The village sits on the westernmost reaches of Europe, perched at the mouth of a loch (or fjord) on one of Scotland’s smaller islands; the Isle of Harris. The island is bleak, brown, chill and windy. In the village itself there are no stores, movie theaters, coffee shops, swimable beaches, famous artists or local crafts, and yet Rhenigidale attracts a small but steady trickle of post-hippie visitors lured by its most outstanding characteristic; the one the villagers themselves are most desperately trying to change. The village has no road.
In the waning years of the century of the automobile the only way to reach this tiny village is still by means of what the locals describe as a “sturdy hike.” But after many years of lobbying, petitioning and pleading, Rhenigidlians are about to get their road thanks to an experimental program set up by the European Economic Community, or EEC, aimed at finding new avenues of regional development.

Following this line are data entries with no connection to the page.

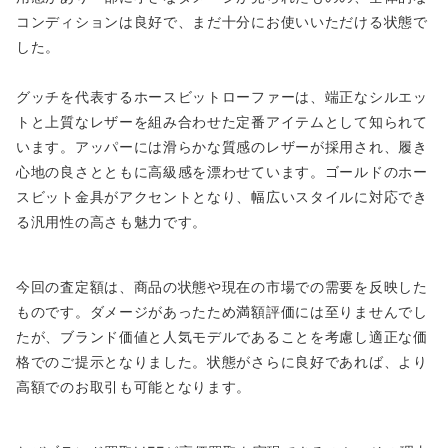
コンディションは良好で、まだ十分にお使いいただける状態で
した。
グッチを代表するホースビットローファーは、端正なシルエッ
トと上質なレザーを組み合わせた定番アイテムとして知られて
います。アッパーには滑らかな質感のレザーが採用され、履き
心地の良さとともに高級感を漂わせています。ゴールドのホー
スビット金具がアクセントとなり、幅広いスタイルに対応でき
る汎用性の高さも魅力です。
今回の査定額は、商品の状態や現在の市場での需要を反映した
ものです。ダメージがあったため満額評価には至りませんでし
たが、ブランド価値と人気モデルであることを考慮し適正な価
格でのご提示となりました。状態がさらに良好であれば、より
高額でのお取引も可能となります。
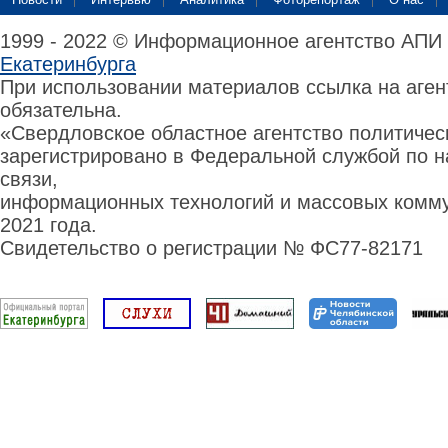
1999 - 2022 © Информационное агентство АПИ
Екатеринбурга
При использовании материалов ссылка на аге
обязательна.
«Свердловское областное агентство политиче
зарегистрировано в Федеральной службой по н
связи,
информационных технологий и массовых комму
2021 года.
Свидетельство о регистрации № ФС77-82171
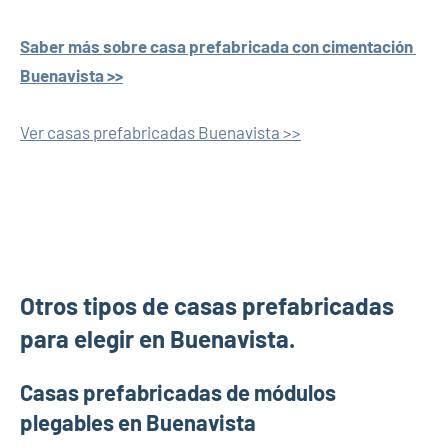
Saber más sobre casa prefabricada con cimentación
Buenavista >>
Ver casas prefabricadas Buenavista >>
Otros tipos de casas prefabricadas
para elegir en Buenavista.
Casas prefabricadas de módulos
plegables en Buenavista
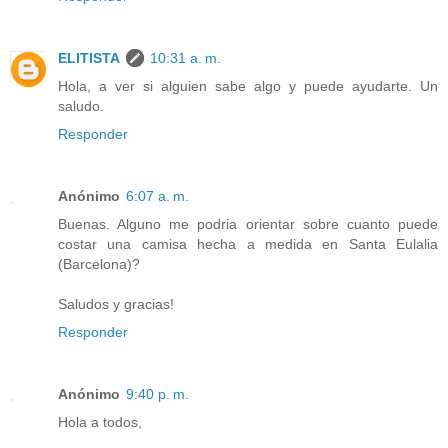
ELITISTA
10:31 a. m.
Hola, a ver si alguien sabe algo y puede ayudarte. Un
saludo.
Responder
Anónimo
6:07 a. m.
Buenas. Alguno me podria orientar sobre cuanto puede
costar una camisa hecha a medida en Santa Eulalia
(Barcelona)?
Saludos y gracias!
Responder
Anónimo
9:40 p. m.
Hola a todos,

For the EEC, the $750,000 road project is a mere speck on the budget, much as the village appears on the map of Europe. But for the designers of the Integrated Development Program, or IDP, which has authorized the funds for the road, much is at stake. The IDP has a small budget–$30 million–and a mere five-year life span in which to bring fundamental change to Rhenigidale and all the other towns and settlements in Scotland’s Outer Hebrides. If the IDP succeeds, the Outer Hebrides will have–in addition to the Rhenigidale road–a new source of income from IDP-financed shellfish and salmon farms, a significant acreage of drained bogland suitable for agriculture and a greatly improved communications network. For its part, the EEC might have a blueprint for development: a possible alternative to the costly and anachronic program of agricultural subsidies known as the Common Agricultural Policy, or CAP.

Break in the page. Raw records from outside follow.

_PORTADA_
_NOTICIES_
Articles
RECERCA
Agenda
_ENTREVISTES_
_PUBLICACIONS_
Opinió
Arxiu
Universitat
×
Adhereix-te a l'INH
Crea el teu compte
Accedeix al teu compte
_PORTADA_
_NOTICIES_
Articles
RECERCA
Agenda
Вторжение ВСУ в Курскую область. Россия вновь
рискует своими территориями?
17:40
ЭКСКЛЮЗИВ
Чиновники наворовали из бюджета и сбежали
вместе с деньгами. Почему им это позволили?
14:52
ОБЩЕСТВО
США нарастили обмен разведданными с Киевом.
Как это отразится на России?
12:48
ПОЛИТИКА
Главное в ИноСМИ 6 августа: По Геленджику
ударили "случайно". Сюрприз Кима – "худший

The future of the EEC’s agricultural policy is the future of the rural population, now about 8 million strong. The Community and its ten member governments must devise ways to keep people from leaving the rural areas or come up with useful and satisfying employment once they leave for the cities. The EEC must also guarantee the preservation of the rural ecology and social fabric. A dwindling population means less services, jobs and meaningful leisure activity for those that get left behind. An agriculture dominated by industrial forms of production means an end to the wonderful diversity of foodstuffs and products cherished as an integral part of European civilization. But by focusing primarily on production goals rather than human resources, the CAP has failed to provide a balance between profitable agriculture and adequate protection of the rural way of life. The policy is mired in production surpluses, and the cost of paying guaranteed prices to the farmers who produce them is threatening to sink the entire EEC budget. EEC officials now also agree that the program has brought prosperity, but not equality, to the countryside. Already prosperous farmers have benefited far more from the subsidies program than smaller, more struggling ones in undeveloped areas of Europe. As the IDP’s proponents see it, the only possible solution to this range of problems is a return to small-scale thinking.

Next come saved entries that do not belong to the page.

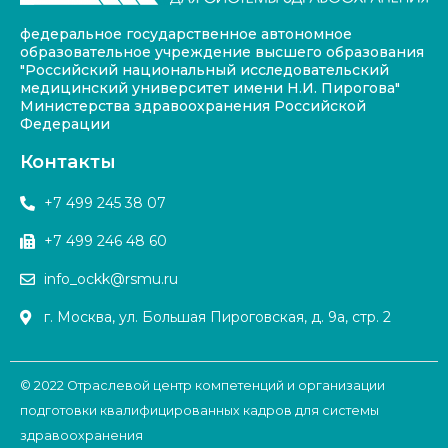
федеральное государственное автономное
образовательное учреждение высшего образования
"Российский национальный исследовательский
медицинский университет имени Н.И. Пирогова"
Министерства здравоохранения Российской
Федерации
Контакты
+7 499 245 38 07
+7 499 246 48 60
info_ockk@rsmu.ru
г. Москва, ул. Большая Пироговская, д. 9а, стр. 2
© 2022 Отраслевой центр компетенций и организации
подготовки квалифицированных кадров для системы
здравоохранения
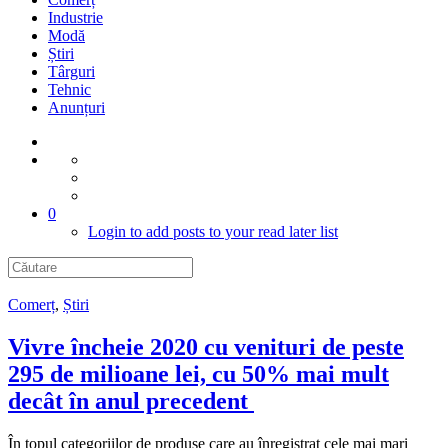
Industrie
Modă
Știri
Târguri
Tehnic
Anunțuri
0
Login to add posts to your read later list
Comerț
,
Știri
Vivre încheie 2020 cu venituri de peste
295 de milioane lei, cu 50% mai mult
decât în anul precedent
În topul categoriilor de produse care au înregistrat cele mai mari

“The 1960’s was a time of spending vast amounts of CAP money on blockbuster schemes,” says Frank Lawrie, of the Scottish Office’s Department of Agriculture and Fisheries, which channels IDP funds into the Western Isles. “These broad-brush measures solved a lot of problems, but the prevailing prosperity hid the many other problems they created. Today we can see that moving away from centralism is a much more cost-effective way of doing things. There are umpteen little problems to deal with in each European region, and they all differ one from the other. They must be addressed individually. We like to think that (with the IDP) we’re helping to wean the EEC away from centralist measures.” The road towards a new concept of regional planning appears to lead through Rhenigidale.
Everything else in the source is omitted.